Companies must begin reporting the new data in the first fiscal year beginning on or after January 1, 2017. The pay ratio will appear in the 2018 proxy statement disclosing compensation for 2017. After that, companies will be required to update the disclosure at least once every three years.

  1. To whom will the new rule apply?

The new rule will apply to all U.S. public companies but exempts smaller reporting companies (defined as having a public float of less than $75 million) and emerging growth companies (defined as a having total annual gross revenues of less than $1 billion during their most recently completed fiscal year). It also exempts foreign companies (including Canadian companies listing in the United States) and investment companies (mutual funds). The rule also contains an exemption for U.S.-based global companies that cannot access the median pay data due to foreign data-privacy laws. New public companies would not need to comply with the new rule until their first annual report and proxy statement after they register with the SEC.

  1. What aspects of the rule are likely to raise concerns in boardrooms?

In a comment letter filed on December 1, 2013, NACD expressed concerns that the rule defined the term employees too broadly. We encouraged the SEC to increase the flexibility of the pay-ratio rule by permitting the use of industry averages, by defining employees as full-time U.S. employees, and by permitting supplemental notes to correct any distortions caused by the use of “total pay” figures. The SEC’s final rule does not specifically authorize the use of industry averages, although it appears to permit their use to supplement company-based data. Nor does the final rule exclude part-time workers or foreign workers, allowing an exclusion of only up to 5 percent of a non-U.S. workforce.

In combination, these factors in the final rule may cause the ratio of median employee to CEO pay to appear relatively small in industries that employ part-time or non-U.S. workers. Over time an industry pattern may emerge, but initially there could be a hit to reputation. Boards can start now in preparing for potential impact on company reputation and employee morale.

  1. What do boards and committees need to do in the short term?

First, board members should become familiar with the requirements of the new rule, with help from their compensation committees and their compensation advisor. Then they will be in a position to ask informed questions. Compensation committees can begin by asking their chief human resources officer (CHRO) and chief financial officer (CFO) the following questions:

  • Do we have the information available to calculate the two numbers required for the ratio so that the board can begin its analysis? What technical and definitional issues, if any, may arise in this calculation, and what support might you need to resolve those issues? What is your rough estimate of the cost of calculation (e.g., staff time, data systems requirements, and/or third-party analysis)?
  • Will you work with an external compensation firm or other external consultant (such as a payroll expert) to determine the ratio?
  • Can the external advisor estimate the ratios of peer companies on the basis of publicly available data? What are the pros and cons of having the company’s consultant collaborate with the board’s compensation advisor in calculating such estimates?
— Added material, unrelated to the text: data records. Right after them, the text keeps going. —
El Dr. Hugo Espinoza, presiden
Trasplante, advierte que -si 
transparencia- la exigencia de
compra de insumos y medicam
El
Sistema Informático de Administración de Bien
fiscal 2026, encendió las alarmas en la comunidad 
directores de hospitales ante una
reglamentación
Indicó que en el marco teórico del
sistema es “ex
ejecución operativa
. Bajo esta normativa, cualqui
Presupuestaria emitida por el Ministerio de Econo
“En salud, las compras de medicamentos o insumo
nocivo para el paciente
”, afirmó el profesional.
Similarly, they might consider asking the following two questions of the independent firm that advises the board on CEO and senior management pay:

  • What information, if any, is currently available on estimated ratios of employee/
    CEO pay for our industry peers so we know where we stand?
  • If you will be working with the company’s external advisor in collecting relevant data and/or preparing estimated ratio information (if one is retained by CHRO/
    CFO), would such activity be perceived as compromising your independence under current SEC rules? If so, how can we proactively counteract such a perception?
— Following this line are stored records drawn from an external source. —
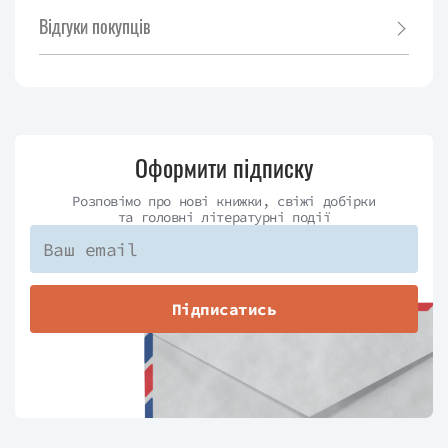
Відгуки покупців
Оформити підписку
Розповімо про нові книжки, свіжі добірки
та головні літературні події
Підписатись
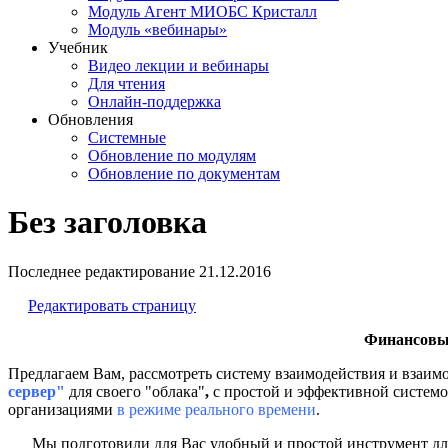
Модуль Агент МИОБС Кристалл
Модуль «вебинары»
Учебник
Видео лекции и вебинары
Для чтения
Онлайн-поддержка
Обновления
Системные
Обновление по модулям
Обновление по документам
Без заголовка
Последнее редактирование
21.12.2016
Редактировать страницу
Финансовым
Предлагаем Вам, рассмотреть систему взаимодействия и взаи
сервер"
для своего "облака"
,
с простой и эффективной системо
организациями
в режиме реального времени
.
Мы подготовили для Вас удобный и простой инструмент для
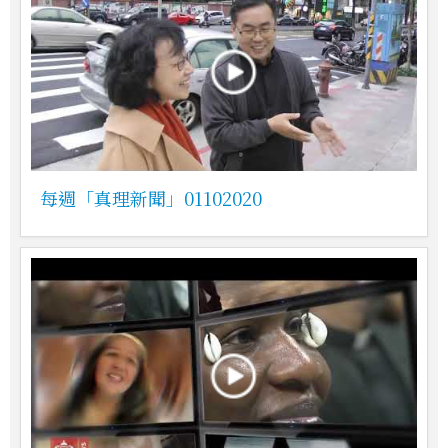
每週「真理新聞」01102020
Having gained insights from these initial questions, directors might want to consider the following:

  • How comprehensive and compelling are our current published disclosures about our pay philosophy? Have we clearly communicated the link between our strategy, pay plan design, and pay outcomes?
  • Does our pay philosophy include employee pay beyond the executive level? Are there opportunities to address this issue in a more detailed way? For example, does our published pay philosophy specifically discuss the issue of pay distribution patterns and/or “fairness”? If not, is this something we might consider addressing?[2]
  • What information, if any, have we received from surveys regarding employee satisfaction with compensation levels?
  • What feedback, if any, have we received from our major shareholders about our compensation plan and our pay-for-performance track record? If we have heard concerns, what have we done to resolve them?
  • If the early estimated ratio for total pay appears out of proportion to any available estimates for our peers and/or industry, how should we interpret this discrepancy? What would this tell us about the structure of our reward system?
  • What would be the impact of early voluntary disclosure?
  1. What implications might this new rule have for D&O liability?

Any new disclosure rule immediately triggers potential director liability, absent a safe harbor provision. Although shareholder lawsuits against companies are often triggered by weak stock prices, the putative grounds for lawsuits are usually based on alleged disclosure violations, particularly in changes-of-control.[3] For more on D&O litigation, see the May–June 2015 issue of NACD Directorship.

  1. Is the new rule likely to be challenged?

It is possible that trade groups such as the U.S. Chamber of Commerce may try to get the rule vacated by a federal court. In a statement released via e-mail on August 5, David Hirschmann, president of the Chamber’s Center for Capital Markets Competitiveness, stated,We will continue to review the rule and explore our options for how best to clean up the mess it has created.” In the past this type of cleanup has meant legal action. In July 2011, the Chamber joined the Business Roundtable to successfully vacate a proxy access rule under Dodd–Frank that would have mandated a particular form of shareholder access to director nominations via the proxy ballot. Similarly, in April 2014, the National Association of Manufacturers and others succeeded in getting a court to declare an aspect of the conflict minerals rule under Dodd–Frank to be a violation of free speech.

  1. What long-term impact might the new rule have on human capital at corporations?

Compliance with the new rule is important, but the core issue for companies remains the same: developing a pay structure, at all levels of the organization, that is aligned with the firm’s strategy and aimed at long-term value creation. Sustained corporate performance is based in large part on human talent, and compensation is one of the key factors in motivating employees. Furthermore, payroll and benefits represent a significant percentage of capital allocation at many companies. For these reasons, among others, many boards will likely take a greater interest in pay at lower levels, and they will want independent verification of a wider band of pay practices. More broadly, a growing number of boards are stepping up their oversight of management’s talent development activities across the organization. For guidance, directors can turn to the Report of the NACD Blue Ribbon Commission on Talent Development.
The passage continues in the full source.